A Fortunate Life
By Robert Vaughn
St. Martin’s, 322 pages, $25.95
In 1972, Robert Vaughn wrote a book about the blacklist era called Only Victims. It’s basically his Ph.D. thesis—well structured, even-handed, a bit pedantic, but still invaluable, and I’ve always recommended it to people interested in that period.
It’s taken Mr. Vaughn 36 years to write another book—and it’s a memoir, A Fortunate Life.
Barring particularly interesting off-screen activities, show business autobiography invariably provokes a referendum on the career in question. So here goes: Robert Vaughn was carving out a nice niche as an all-purpose character actor with leading man looks—that Fearless Fosdick jaw!—in everything from episodic television to Roger Corman’s Teenage Cave Man (1958), when he got lucky with three parts: a preppy turned howling drunk in a Warner Bros. soap opera called The Young Philadelphians (1959), which nabbed him an Oscar nomination; a turn as the cowardly member of The Magnificent Seven (1960), one of those unusual movies that is miraculously greater than the sum of its parts; and, of course, as Napoleon Solo in The Man From U.N.C.L.E. on television in the mid-’60s.
Since then, frankly, there hasn’t been much beyond a procession of performances as cold, bureaucratic pricks, kicked off by Mr. Vaughn’s performance in Bullitt (1968), although every once in a while there has been a flourish to remind you that there was an actor buried beneath all that typecasting—his turn in drag as a Robert Evans manqué in Blake Edwards’ S.O.B. (1981) for instance.
Mr. Vaughn’s book does justice to the career, and he has a generous spirit about other actors, as most actors do. He’s particularly gracious about David McCallum and Leo G. Carroll, his co-stars on The Man From U.N.C.L.E, and lets slip the news that Carroll was on a catheter the entire time he worked on the show.
There’s an amusing section on the making of Teenage Cave Man, a typical Corman 10-day wonder in which the post-nuclear world was re-created in Griffith Park, and he spends a good amount of time on the making of The Magnificent Seven, and the incessant psychological jousting of its testosterone-laden cast.

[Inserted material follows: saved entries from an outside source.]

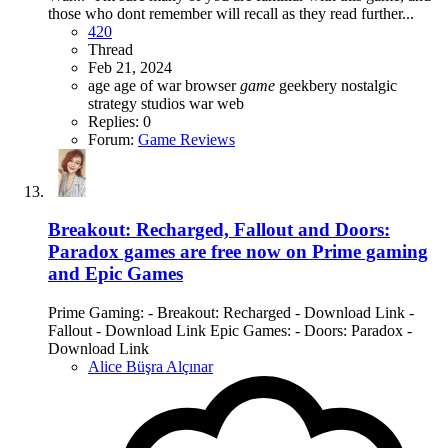
those who dont remember will recall as they read further...
420
Thread
Feb 21, 2024
age
age of war
browser
game
geekbery
nostalgic
strategy
studios
war
web
Replies: 0
Forum:
Game Reviews
Breakout: Recharged, Fallout and Doors:
Paradox games are free now on Prime gaming
and Epic Games
Prime Gaming: - Breakout: Recharged - Download Link -
Fallout - Download Link Epic Games: - Doors: Paradox -
Download Link
Alice Büşra Alçınar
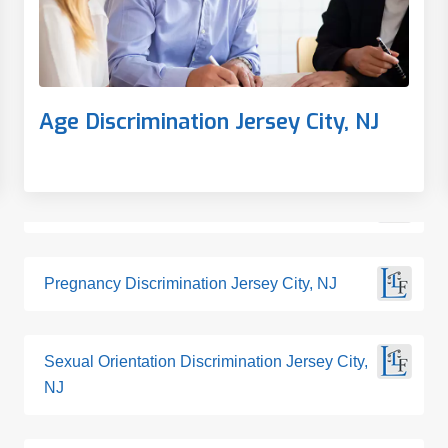
Age Discrimination Jersey City, NJ
Pregnancy Discrimination Jersey City, NJ
Sexual Orientation Discrimination Jersey City,
NJ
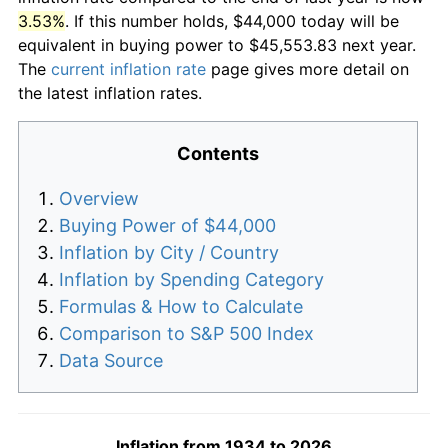
3.53%
. If this number holds, $44,000 today will be
equivalent in buying power to $45,553.83 next year.
The
current inflation rate
page gives more detail on
the latest inflation rates.
Contents
Overview
Buying Power of $44,000
Inflation by City / Country
Inflation by Spending Category
Formulas & How to Calculate
Comparison to S&P 500 Index
Data Source
Inflation from 1934 to 2026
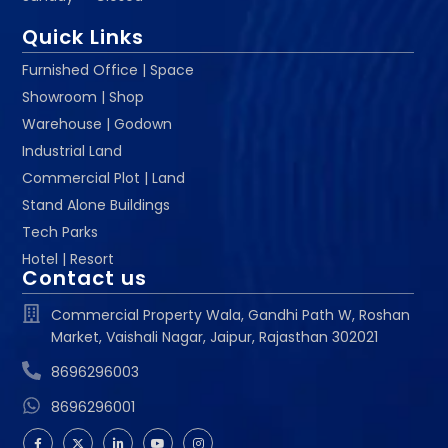
Quick Links
Furnished Office | Space
Showroom | Shop
Warehouse | Godown
Industrial Land
Commercial Plot | Land
Stand Alone Buildings
Tech Parks
Hotel | Resort
Contact us
Commercial Property Wala, Gandhi Path W, Roshan
Market, Vaishali Nagar, Jaipur, Rajasthan 302021
8696296003
8696296001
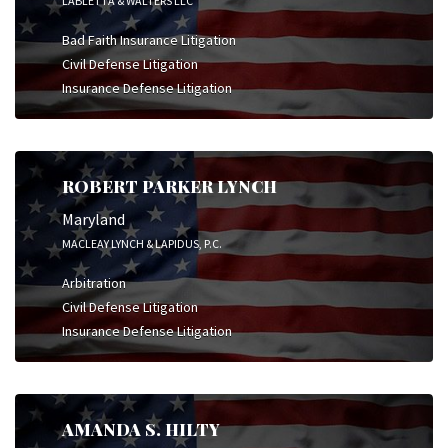
LABLETTA & WALTERS LLC
Bad Faith Insurance Litigation
Civil Defense Litigation
Insurance Defense Litigation
ROBERT PARKER LYNCH
Maryland
MACLEAY LYNCH & LAPIDUS, P.C.
Arbitration
Civil Defense Litigation
Insurance Defense Litigation
AMANDA S. HILTY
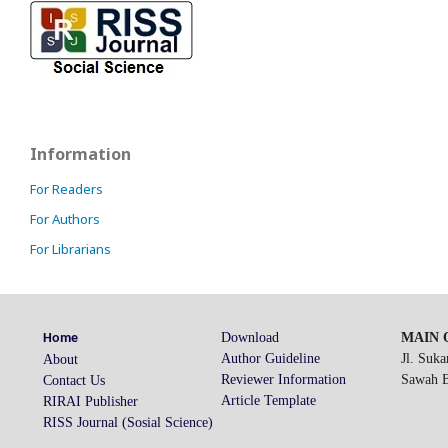
Information
For Readers
For Authors
For Librarians
Download
MAIN O
Home
Author Guideline
Jl. Suk
About
Reviewer Information
Sawah Be
Contact Us
Article Template
RIRAI Publisher
RISS Journal (Sosial Science)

All of this holds interest, but the book runs into problems as it moves into the late ’60s, when Mr. Vaughn’s career began to take a back seat to his antiwar activities. For the most part, his friendships with Bobby Kennedy and Allard Lowenstein promise more interesting material than is actually delivered, although the vignette of Kennedy kicking the family dog in anger will stay with me.
Sections on his spiritual seekings involving Krishnamurti lead to some grim boilerplate: “Man has a horror of aloneness. Is this not why a God was created by the first man or woman?” Likewise, the Vietnam war brings us prose worthy of the dullest high-school history textbook: “The stage was set for 1968, one of the most painful and traumatic years in our nation’s history—a time that neither I nor anyone who lived through it is likely to ever forget.”
Mr. Vaughn tosses off the last 30 years of his life in about the same number of pages, and some of those pages are random reminiscences of the Most Memorable Characters He’s Met—alcoholic wild men like Oliver Reed and Richard Harris.
Mainly, I would have liked more on the research that led to Only Victims. It’s not like the book is obscure; it was reprinted just four years ago, and is one of the few books about the blacklist to take a macro view. Mr. Vaughn seems proud of it, and he ought to be, but he mentions it only in passing.
Likewise, he lets us know about the stars and starlets he bedded in his bachelor days—Natalie Wood, Joyce Jameson—but there’s no portrayal whatever of his wife of 30-odd years, let alone his children.
In many ways, A Fortunate Life is an odd performance; Robert Vaughn obviously wants us to think he thinks, but he neglects to make us feel that he feels.